Serendipitously or coincidentally1 or by the very hand of God, he had just watched a video a friend sent him that was all about Third Places. He showed us the video and the narrator mentioned the author of the book I had just bought, and my mind exploded a little.
I should be used to this, though. This phenomenon of a new term or idea popping up repeatedly, in different places and contexts, happens to me all the time when I am paying attention. I’ve written about one instance of it here and I have an Evernote notebook titled Reflections on the right use of attention with a view to the wonder of God—you’ll have to read the essay I linked to understand that title. In that notebook I document the concepts and ideas that pop up again and again for me.
Just two examples:
I received the results of a personality test that repeatedly used the word compulsive. I was not thrilled about it. The next morning I read Galatians 5:16-18 in the Message and there it was again. Compulsions. Later that morning I read a prayer someone had written that requested God to “receive my compulsiveness”. Whatever.
Sometimes it’s just a word or person I’ve never heard of, like somnambulist. I read it first in Lewis’ Out of the Silent Planet. Due to years of latin study, I parsed it out to mean “someone who sleep-walks”. The next day (the next day!) I read a Chesterton essay with the same word in it.

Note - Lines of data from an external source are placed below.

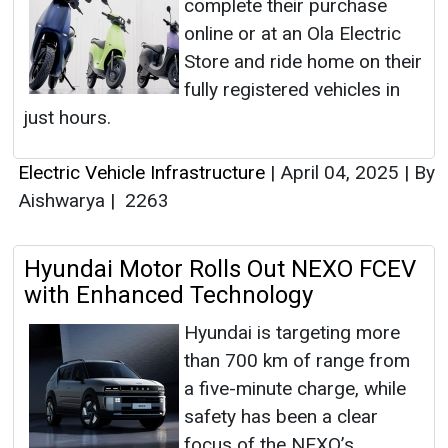
complete their purchase
online or at an Ola Electric
Store and ride home on their
fully registered vehicles in
just hours.
Electric Vehicle Infrastructure
|
April 04, 2025
|
By
Aishwarya
|
2263
Hyundai Motor Rolls Out NEXO FCEV
with Enhanced Technology
Hyundai is targeting more
than 700 km of range from
a five-minute charge, while
safety has been a clear
focus of the NEXO’s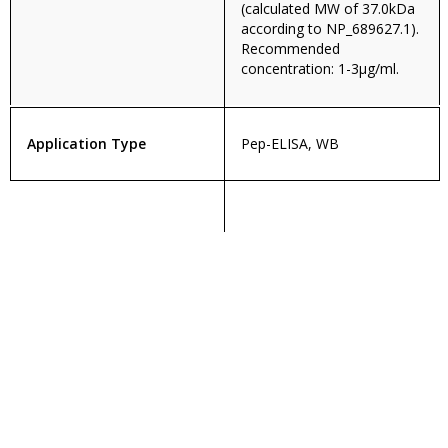
(calculated MW of 37.0kDa
according to NP_689627.1).
Recommended
concentration: 1-3µg/ml.
Application Type
Pep-ELISA, WB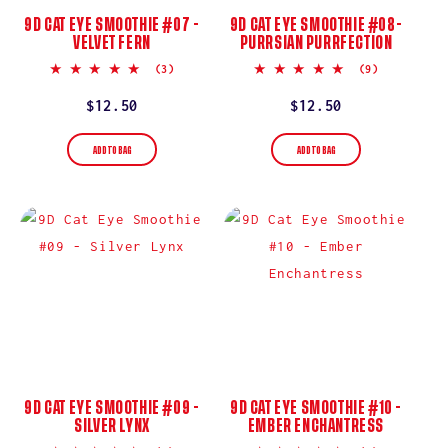
9D CAT EYE SMOOTHIE #07 -
9D CAT EYE SMOOTHIE #08-
VELVET FERN
PURRSIAN PURRFECTION
5.0
5.0
(3)
(9)
star
star
rating
rating
Regular
$12.50
Regular
$12.50
price
price
ADD TO BAG
ADD TO BAG
9D CAT EYE SMOOTHIE #09 -
9D CAT EYE SMOOTHIE #10 -
SILVER LYNX
EMBER ENCHANTRESS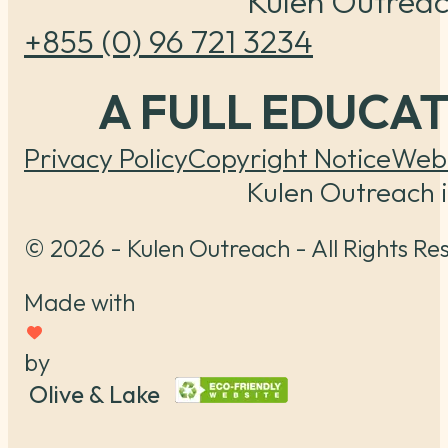
Kulen Outreac
+855 (0) 96 721 3234
A FULL EDUCA
Privacy Policy
Copyright Notice
Webs
Kulen Outreach i
© 2026 - Kulen Outreach - All Rights Re
Made with
by
Olive & Lake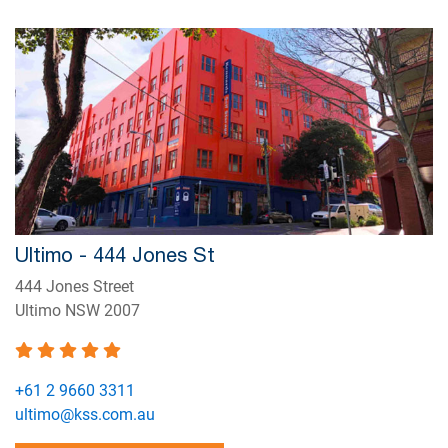
Ultimo - 444 Jones St
444 Jones Street
Ultimo NSW 2007
+61 2 9660 3311
ultimo@kss.com.au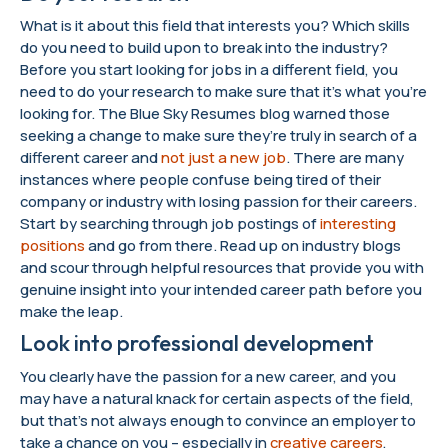
What is it about this field that interests you? Which skills
do you need to build upon to break into the industry?
Before you start looking for jobs in a different field, you
need to do your research to make sure that it’s what you’re
looking for. The Blue Sky Resumes blog warned those
seeking a change to make sure they’re truly in search of a
different career and
not just a new job
. There are many
instances where people confuse being tired of their
company or industry with losing passion for their careers.
Start by searching through job postings of
interesting
positions
and go from there. Read up on industry blogs
and scour through helpful resources that provide you with
genuine insight into your intended career path before you
make the leap.
Look into professional development
You clearly have the passion for a new career, and you
may have a natural knack for certain aspects of the field,
but that’s not always enough to convince an employer to
take a chance on you – especially in
creative careers
,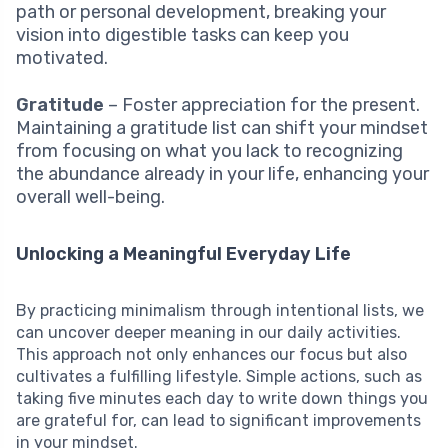
path or personal development, breaking your
vision into digestible tasks can keep you
motivated.
Gratitude
– Foster appreciation for the present.
Maintaining a gratitude list can shift your mindset
from focusing on what you lack to recognizing
the abundance already in your life, enhancing your
overall well-being.
Unlocking a Meaningful Everyday Life
By practicing minimalism through intentional lists, we
can uncover deeper meaning in our daily activities.
This approach not only enhances our focus but also
cultivates a fulfilling lifestyle. Simple actions, such as
taking five minutes each day to write down things you
are grateful for, can lead to significant improvements
in your mindset.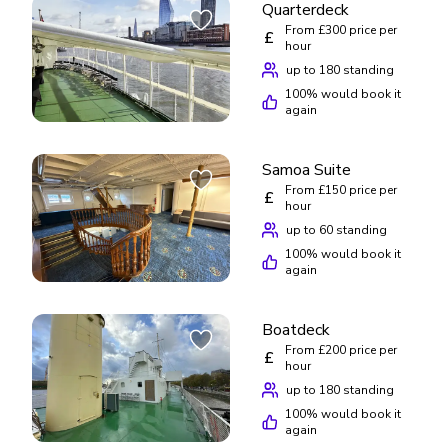
Quarterdeck
From £300 price per
£
hour
up to 180 standing
100
% would book it
again
Samoa Suite
From £150 price per
£
hour
up to 60 standing
100
% would book it
again
Boatdeck
From £200 price per
£
hour
up to 180 standing
100
% would book it
again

And now the Third Place. It’s been maybe three weeks since I first heard the term from two different writers. Now I have a guest (a rare commodity in our new life) who is recently familiar with it.
But wait…there’s more.
I scrolled through IG before bed last night (last night!) because I do not always do what I know is right, and an artsy person I follow shared a photo from another artist whom I do not follow. I looked through her beautiful posts and read a few of them before coming to one from August. I glanced at it, then clicked on it, then enlarged it so my old eyes could read the words in the photo. …we should have more coffeehouses, more cafes, more “third places”.
All this is exciting to me because it means I’m getting my self back. Even with work the way it is, even with life and seasons, with fatigue, I am making connections in my life again. I am paying attention. I’m surrounding myself with the potential of words and ideas and all I need is to carve a little space, a little time; keep collecting; keep processing.
That’s what this place is. It can be a kind of Third Place, I hope. This new public space where I am writing is a place I can invite you into, much like my blog is/was, and we can process and share. We can connect. Life is threaded together with our attention and God’s goodness, and it’s always better when it’s shared.
Last night we had three monumental things occur: dinner together at the table, a guest, and another thread of connection woven in to the tapestry of life.
If I am attentive to the world I am paid back tenfold—Christ plays in ten thousand places, as Hopkins says, and the world is bursting with His presence.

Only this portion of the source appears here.